* **REQUIRED ACTION**
What is needed is the run of lines from the one with "You have posted in this thread" through the close of the data, set down exactly.

* **DATASET EXCERPTS**
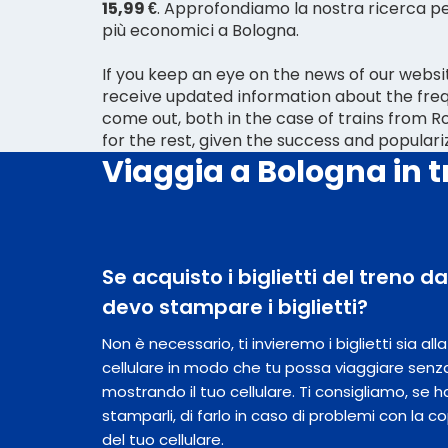
15,99 €
. Approfondiamo la nostra ricerca per 
più economici a Bologna.
If you keep an eye on the news of our websit
receive updated information about the freq
come out, both in the case of trains from 
for the rest, given the success and populariz
Viaggia a Bologna in 
Se acquisto i biglietti del treno 
devo stampare i biglietti?
Non è necessario, ti invieremo i biglietti sia al
cellulare in modo che tu possa viaggiare senz
mostrando il tuo cellulare. Ti consigliamo, se hai
stamparli, di farlo in caso di problemi con la c
del tuo cellulare.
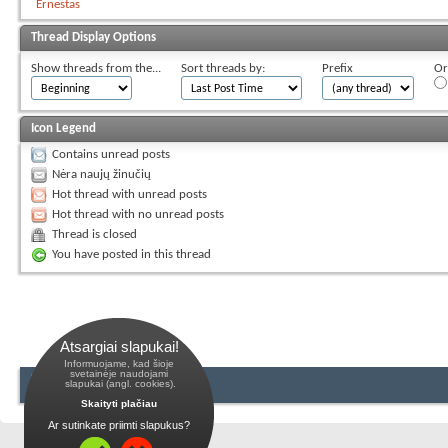
Ernestas
Thread Display Options
Show threads from the...
Sort threads by:
Prefix
Or
Icon Legend
Contains unread posts
Nėra naujų žinučių
Hot thread with unread posts
Hot thread with no unread posts
Thread is closed
You have posted in this thread
Atsargiai slapukai!
Informuojame, kad šioje
 svetainėje naudojami 
 slapukai (angl. cookies).
Skaityti plačiau
Ar sutinkate priimti slapukus?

* **SOLUTION BELOW**
You have posted in this thread
Atsargiai slapukai!
Informuojame, kad šioje
 svetainėje naudojami 
 slapukai (angl. cookies).
Skaityti plačiau
Ar sutinkate priimti slapukus?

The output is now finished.